We argue that operads provide a general framework for dealing with polynomials and combinatory completeness of combinatory algebras, including the classical $\mathbf{SK}$-algebras, linear $\mathbf{BCI}$-algebras, planar $\mathbf{BI}(\_)^\bullet$-algebras as well as the braided $\mathbf{BC^\pm I}$-algebras. We show that every extensional combinatory algebra gives rise to a canonical closed operad, which we shall call the internal operad of the combinatory algebra. The internal operad construction gives a left adjoint to the forgetful functor from closed operads to extensional combinatory algebras.

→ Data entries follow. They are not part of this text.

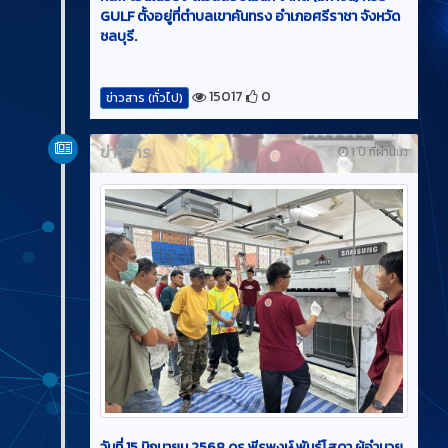
GULF ตั้งอยู่ที่ตำบลเขาคันทรง อำเภอศรีราชา จังหวัด
ชลบุรี.
15017
0
ข่าวสาร (ทั่วไป)
ข่าวสาร
1 ปี ที่ผ่านมา
วันที่ 15 มิถุนายน 2568 ดร.พีรพงษ์ พันธ์โสดา ผู้อำนวย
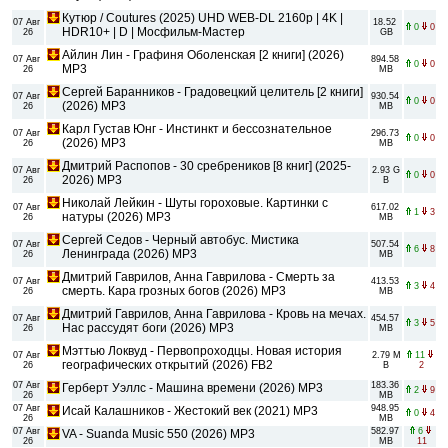
Кутюр / Coutures (2025) UHD WEB-DL 2160p | 4K |
07 Авг
18.52
0
0
HDR10+ | D | Мосфильм-Мастер
26
GB
Айлин Лин - Графиня Оболенская [2 книги] (2026)
07 Авг
894.58
0
0
MP3
26
MB
Сергей Баранников - Градовецкий целитель [2 книги]
07 Авг
930.54
0
0
(2026) MP3
26
MB
Карл Густав Юнг - Инстинкт и бессознательное
07 Авг
296.73
0
0
(2026) МР3
26
MB
Дмитрий Распопов - 30 сребреников [8 книг] (2025-
07 Авг
2.93 G
0
0
2026) MP3
26
B
Николай Лейкин - Шуты гороховые. Картинки с
07 Авг
617.02
1
3
натуры (2026) MP3
26
MB
Сергей Седов - Черный автобус. Мистика
07 Авг
507.54
6
8
Ленинграда (2026) MP3
26
MB
Дмитрий Гаврилов, Анна Гаврилова - Смерть за
07 Авг
413.53
3
4
смерть. Кара грозных богов (2026) MP3
26
MB
Дмитрий Гаврилов, Анна Гаврилова - Кровь на мечах.
07 Авг
454.57
3
5
Нас рассудят боги (2026) MP3
26
MB
Мэттью Локвуд - Первопроходцы. Новая история
07 Авг
2.79 M
11
географических открытий (2026) FB2
26
B
2
07 Авг
183.36
Герберт Уэллс - Машина времени (2026) MP3
2
9
26
MB
07 Авг
948.95
Исай Калашников - Жестокий век (2021) MP3
0
4
26
MB
07 Авг
582.97
6
VA - Suanda Music 550 (2026) MP3
26
MB
11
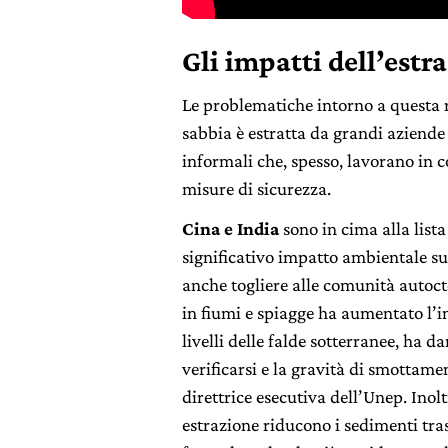
Gli impatti dell’estr
Le problematiche intorno a questa r
sabbia è estratta da grandi aziende
informali che, spesso, lavorano in 
misure di sicurezza.
Cina e India
sono in cima alla lista
significativo impatto ambientale s
anche togliere alle comunità autoct
in fiumi e spiagge ha aumentato l’
livelli delle falde sotterranee, ha 
verificarsi e la gravità di smottame
direttrice esecutiva dell’Unep. Inol
estrazione riducono i sedimenti tras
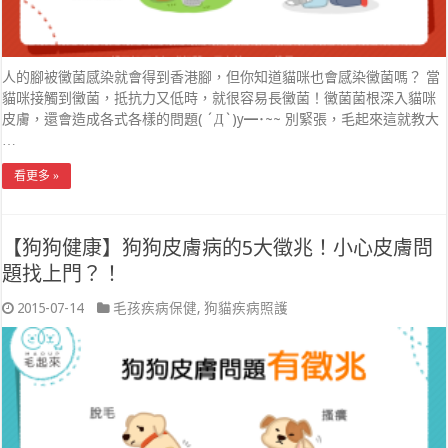
人的腳被黴菌感染就會得到香港腳，但你知道貓咪也會感染黴菌嗎？ 當
貓咪接觸到黴菌，抵抗力又低時，就很容易長黴菌！黴菌菌根深入貓咪
皮膚，還會造成各式各樣的問題( ´Д`)y━･~~ 別緊張，毛起來這就教大
…
看更多 »
【狗狗健康】狗狗皮膚病的5大徵兆！小心皮膚問
題找上門？！
2015-07-14
毛孩疾病保健
,
狗貓疾病照護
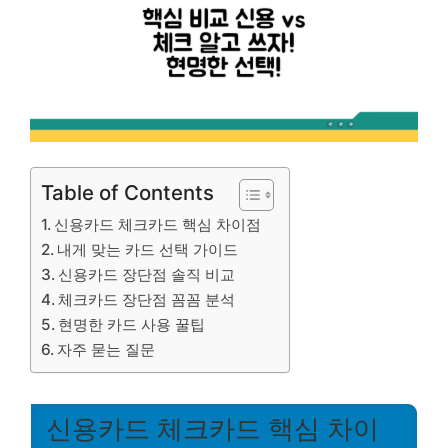
Table of Contents
신용카드 체크카드 핵심 차이점
내게 맞는 카드 선택 가이드
신용카드 장단점 솔직 비교
체크카드 장단점 꼼꼼 분석
현명한 카드 사용 꿀팁
자주 묻는 질문
신용카드 체크카드 핵심 차이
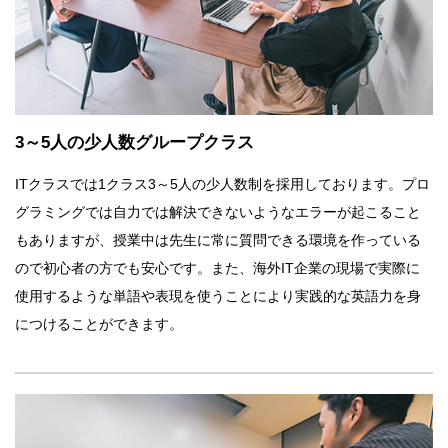
3～5人の少人数グループクラス
ITクラスでは1クラス3～5人の少人数制を採用しております。プロ
グラミングでは自力では解決できないようなエラーが起こること
もありますが、授業中は先生に常に質問できる環境を作っている
ので初心者の方でも安心です。また、海外IT企業の現場で実際に
使用するような単語や表現を使うことにより実践的な英語力を身
につけることができます。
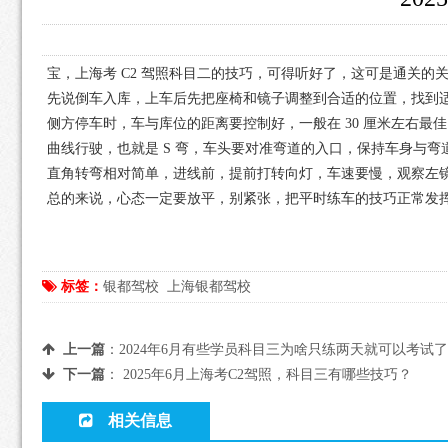
宝，上海考 C2 驾照科目二的技巧，可得听好了，这可是通关的
先说倒车入库，上车后先把座椅和镜子调整到合适的位置，找到
侧方停车时，车与库位的距离要控制好，一般在 30 厘米左右
曲线行驶，也就是 S 弯，车头要对准弯道的入口，保持车身与
直角转弯相对简单，进线前，提前打转向灯，车速要慢，观察左
总的来说，心态一定要放平，别紧张，把平时练车的技巧正常发
标签：
银都驾校
上海银都驾校
上一篇
：
2024年6月有些学员科目三为啥只练两天就可以考试
下一篇
：
2025年6月上海考C2驾照，科目三有哪些技巧？
相关信息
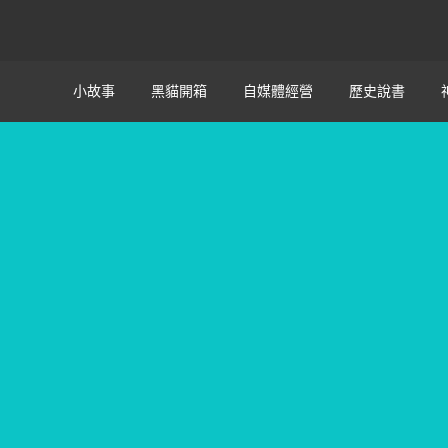
小故事
黑貓開箱
自媒體經營
歷史說書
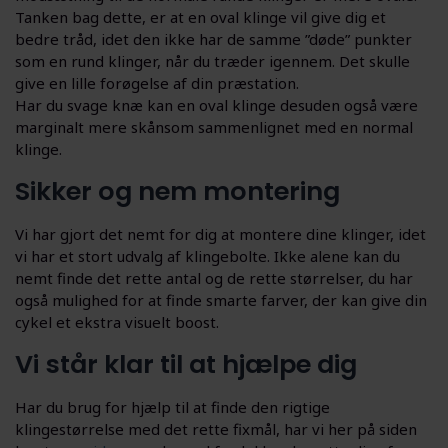
Tanken bag dette, er at en oval klinge vil give dig et
bedre tråd, idet den ikke har de samme ”døde” punkter
som en rund klinger, når du træder igennem. Det skulle
give en lille forøgelse af din præstation.
Har du svage knæ kan en oval klinge desuden også være
marginalt mere skånsom sammenlignet med en normal
klinge.
Sikker og nem montering
Vi har gjort det nemt for dig at montere dine klinger, idet
vi har et stort udvalg af klingebolte. Ikke alene kan du
nemt finde det rette antal og de rette størrelser, du har
også mulighed for at finde smarte farver, der kan give din
cykel et ekstra visuelt boost.
Vi står klar til at hjælpe dig
Har du brug for hjælp til at finde den rigtige
klingestørrelse med det rette fixmål, har vi her på siden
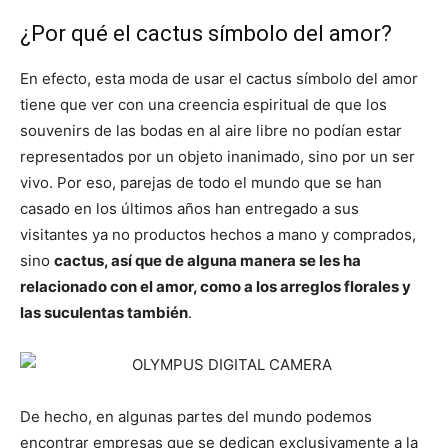
¿Por qué el cactus símbolo del amor?
En efecto, esta moda de usar el cactus símbolo del amor
tiene que ver con una creencia espiritual de que los
souvenirs de las bodas en al aire libre no podían estar
representados por un objeto inanimado, sino por un ser
vivo. Por eso, parejas de todo el mundo que se han
casado en los últimos años han entregado a sus
visitantes ya no productos hechos a mano y comprados,
sino
cactus, así que de alguna manera se les ha
relacionado con el amor, como a los arreglos florales y
las suculentas también
.
De hecho, en algunas partes del mundo podemos
encontrar empresas que se dedican exclusivamente a la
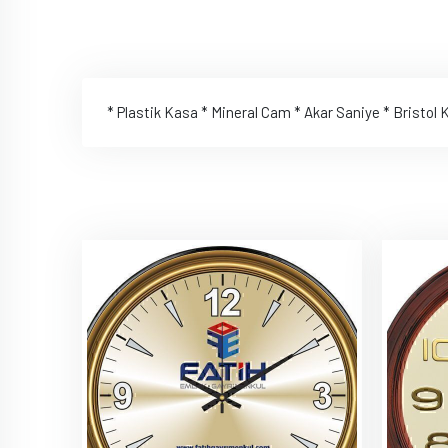
* Plastik Kasa * Mineral Cam * Akar Saniye * Bristol K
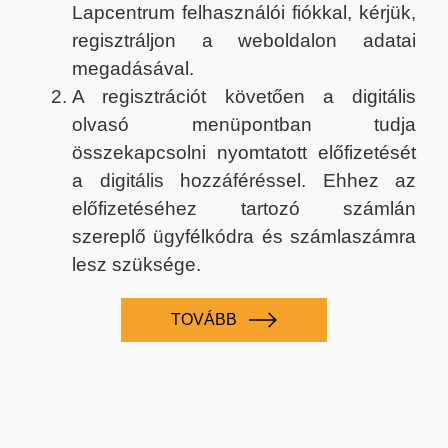
Lapcentrum felhasználói fiókkal, kérjük,
regisztráljon a weboldalon adatai
megadásával.
A regisztrációt követően a digitális
olvasó menüpontban tudja
összekapcsolni nyomtatott előfizetését
a digitális hozzáféréssel. Ehhez az
előfizetéséhez tartozó számlán
szereplő ügyfélkódra és számlaszámra
lesz szüksége.
TOVÁBB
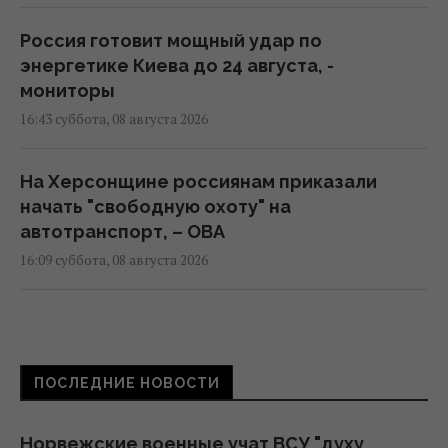
Россия готовит мощный удар по
энергетике Киева до 24 августа, -
мониторы
16:43 суббота, 08 августа 2026
На Херсонщине россиянам приказали
начать "свободную охоту" на
автотранспорт, – ОВА
16:09 суббота, 08 августа 2026
Украина должна уничтожать пусковые и
производство ракет: эксперт сказал, что
для этого нужно
ПОСЛЕДНИЕ НОВОСТИ
16:03 суббота, 08 августа 2026
Норвежские военные учат ВСУ "духу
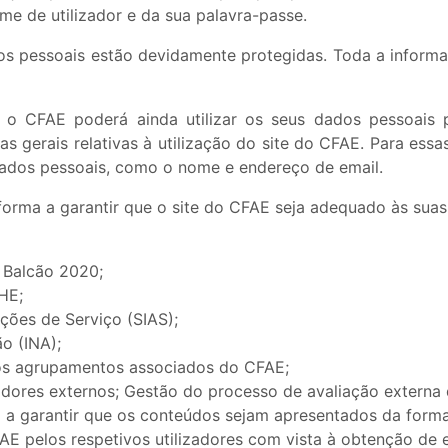
me de utilizador e da sua palavra-passe.
s pessoais estão devidamente protegidas. Toda a informa
s, o CFAE poderá ainda utilizar os seus dados pessoais 
cas gerais relativas à utilização do site do CFAE. Para es
ados pessoais, como o nome e endereço de email.
forma a garantir que o site do CFAE seja adequado às sua
 Balcão 2020;
HE;
ções de Serviço (SIAS);
ão (INA);
aos agrupamentos associados do CFAE;
adores externos; Gestão do processo de avaliação extern
 a garantir que os conteúdos sejam apresentados da forma 
FAE pelos respetivos utilizadores com vista à obtenção de es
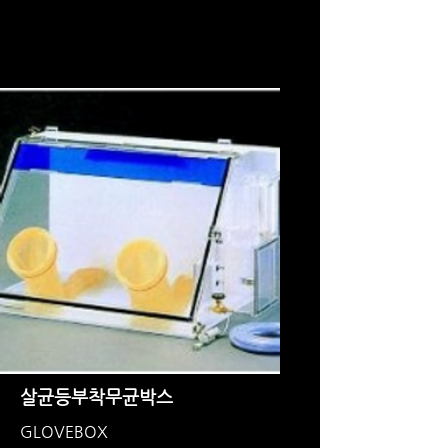
살균등부착무균박스
GLOVEBOX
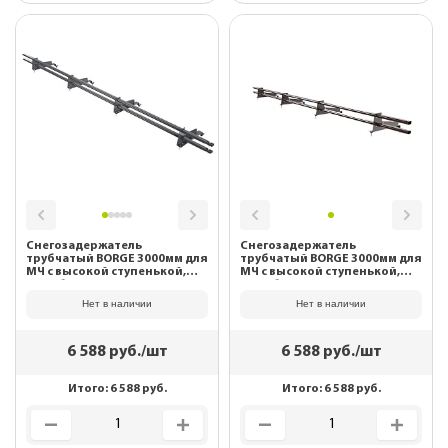
Снегозадержатель
Снегозадержатель
трубчатый BORGE 3000мм для
трубчатый BORGE 3000мм для
МЧ с высокой ступенькой,
МЧ с высокой ступенькой,
шаг обрешетки 350мм RAL
шаг обрешетки 350мм RAL
7024 (серый графит)
8017 (Шоколад)
Нет в наличии
Нет в наличии
6 588
руб./шт
6 588
руб./шт
Итого:
6 588
руб.
Итого:
6 588
руб.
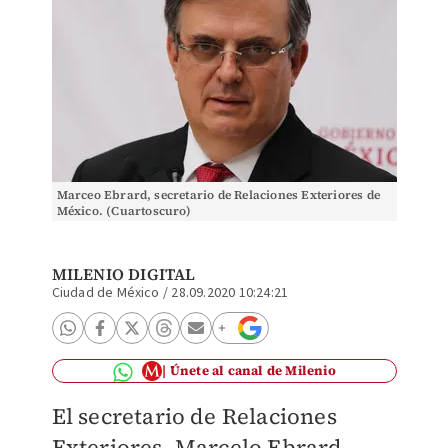
Marceo Ebrard, secretario de Relaciones Exteriores de
México. (Cuartoscuro)
MILENIO DIGITAL
Ciudad de México
/
28.09.2020 10:24:21
Únete al canal de Milenio
El secretario de Relaciones
Exteriores, Marcelo Ebrard,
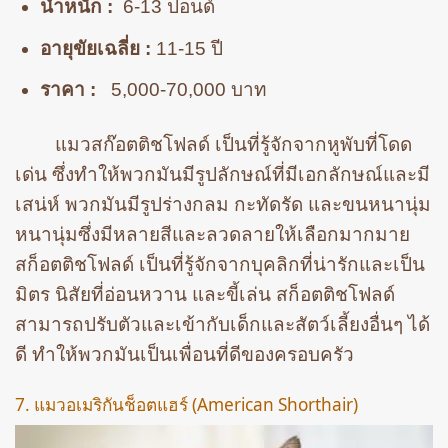
น้ำหนัก :
6-13 ปอนด์
อายุขัยเฉลี่ย :
11-15 ปี
ราคา :
5,000-70,000 บาท
แมวสก๊อตติชโฟลด์ เป็นที่รู้จักจากหูพับที่โดด
เด่น ซึ่งทำให้พวกมันมีรูปลักษณ์ที่มีเอกลักษณ์และมี
เสน่ห์ พวกมันมีรูปร่างกลม กะทัดรัด และขนหนานุ่ม
หนานุ่มซึ่งมีหลายสีและลวดลายให้เลือกมากมาย
สก็อตติชโฟลด์ เป็นที่รู้จักจากบุคลิกที่น่ารักและเป็น
มิตร นิสัยที่อ่อนหวาน และขี้เล่น สก็อตติชโฟลด์
สามารถปรับตัวและเข้ากับเด็กและสัตว์เลี้ยงอื่นๆ ได้
ดี ทำให้พวกมันเป็นเพื่อนที่ดีของครอบครัว
7. แมวอเมริกันช็อตแฮร์ (American Shorthair)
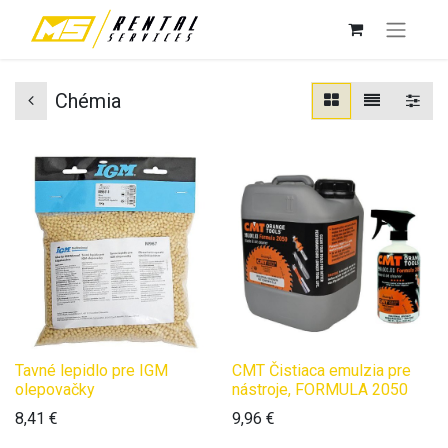
Chémia
Tavné lepidlo pre IGM
CMT Čistiaca emulzia pre
olepovačky
nástroje, FORMULA 2050
8,41
€
9,96
€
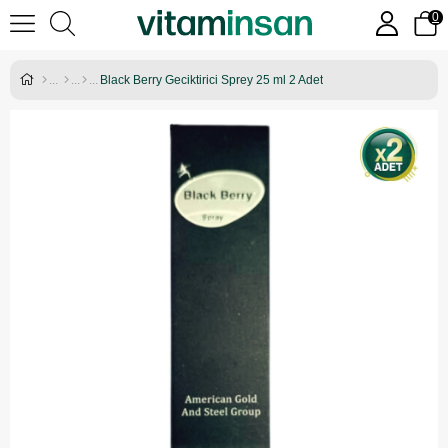
0
Black Berry Geciktirici Sprey 25 ml 2 Adet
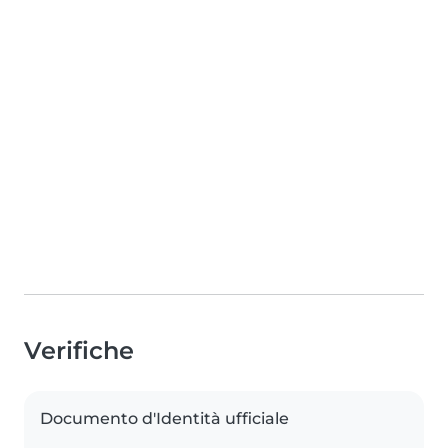
Verifiche
Documento d'Identità ufficiale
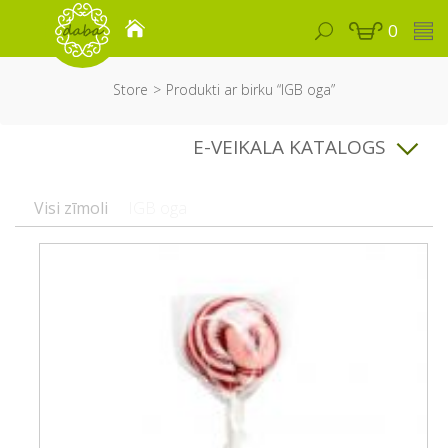
0
Store
Produkti ar birku “IGB oga”
E-VEIKALA KATALOGS
Visi zīmoli
IGB oga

As a by-product, we derive extensionality axioms for the classes of combinatory algebras mentioned above.

翻译：我们认为操作代数提供了一个通用框架，可用于处理组合代数的多项式及组合完备性问题，涵盖经典的$\mathbf{SK}$-代数、线性$\mathbf{BCI}$-代数、平面$\mathbf{BI}(\_)^\bullet$-代数以及辫状$\mathbf{BC^\pm I}$-代数。我们证明每个外延组合代数都能生成一个典范的闭操作代数，并将其称为该组合代数的内部操作代数。内部操作代数构造给出了从闭操作代数到外延组合代数的遗忘函子的左伴随。作为副产品，我们推导出了上述几类组合代数的外延性公理。